De l’église Notre-Dame, érigée moins d’un siècle plus tôt (sur le site de l’actuelle place Charles-de-Gaulle) ne subsiste qu’un amas de pierres carbonisées duquel émergent des pans de façades décharnées où se détache encore la brisure des arcs néo-gothiques, vidés de leurs portes monumentales et de leurs vitraux. Un comble : dans ce paysage de poussières et de gravats, seules les fortifications allemandes ont échappé à la destruction totale.
Une intervention terrestre dite « Indépendance » menée par les Forces Françaises de l’Ouest du général Edgard de Larminat devait suivre cette attaque aérienne. Elle fut finalement reportée. Sur place, la première urgence consiste dans un premier temps à sauver les blessés. Puis, on doit fournir un logis à ceux qui n’ont plus de toit. Avec l’accord des occupants, on orgnaise un dispositif de premiers secours et de soins à la clinique Sainte-Marthe à Pontaillac. Ensuite, on transfère les patients dans un établissement intact de Saint-Palais-sur-Mer. Les rescapés se voient offrir un hébergement à Royan. On met en place des centres d’accueil à La Roche, au Maine-Geoffroy et à Saint-Georges-de-Didonne.
Durant les trois mois qui suivent, la « Perle de l’Atlantique » devient ville fantôme. Seuls les quartiers de Pontaillac et Le Parc comptent encore des habitants. Le jour, des groupes de familles indemnes relogées en périphérie regagnent ponctuellement la commune-centre afin d’y retrouver des objets personnels dispersés dans les décombres.
Royan, sous les bombardements des alliés
Le commandement allemand, qui tient toujours la « poche » au printemps, s’attend à une nouvelle attaque des alliés. Celle-ci, baptisée « Vénérable », est programmée pour le 14 avril et doit être décisive. Les états-majors déploient les grands moyens. 30 000 hommes sont à la disposition de Larminat. Une formation de 200 chars de la 2e Division Blindée du général Leclerc et 250 canons fournis par les FFI et les États-Unis viennent en soutien. Enfin, une flotte navale de 25 cuirassés chargés de sécuriser l’estuaire de la Gironde complète ce gros dispositif.

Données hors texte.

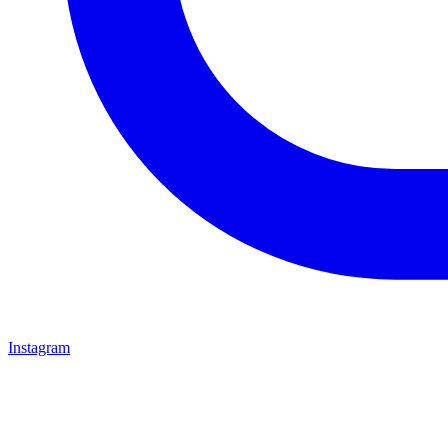
Instagram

Le jour dit, les B17 et B24 de la 8e Air Force conduite par le général américain Doyle larguent 3 200 tonnes d’obus. Le lendemain, le pilonnage reprend sous l’égide d’une armada de 1 350 avions. Ils déversent, en plus des explosifs, 725 000 litres de napalm, un nouveau produit inflammable composé d’essence gélifiée. Cette arme, qui sera employée massivement dans les conflits à venir (notamment en Indochine, avant son interdiction en 1980 par l’ONU) a déjà été expérimentée en août 1944 lors de la reprise de Saint-Malo (bombardement de la petite île de Cézembre).
Le mardi 17 avril, les troupes alliées pénètrent dans la ville en ruines. De brefs échanges de feu ont lieu autour du quartier général allemand (au Golf-Hôtel). Après cela, le contre-amiral Michaelles, réfugié dans son blockhaus, accepte de se rendre.
Il est 12h45 : Royan, à terre, est officiellement libérée de l’emprise nazie.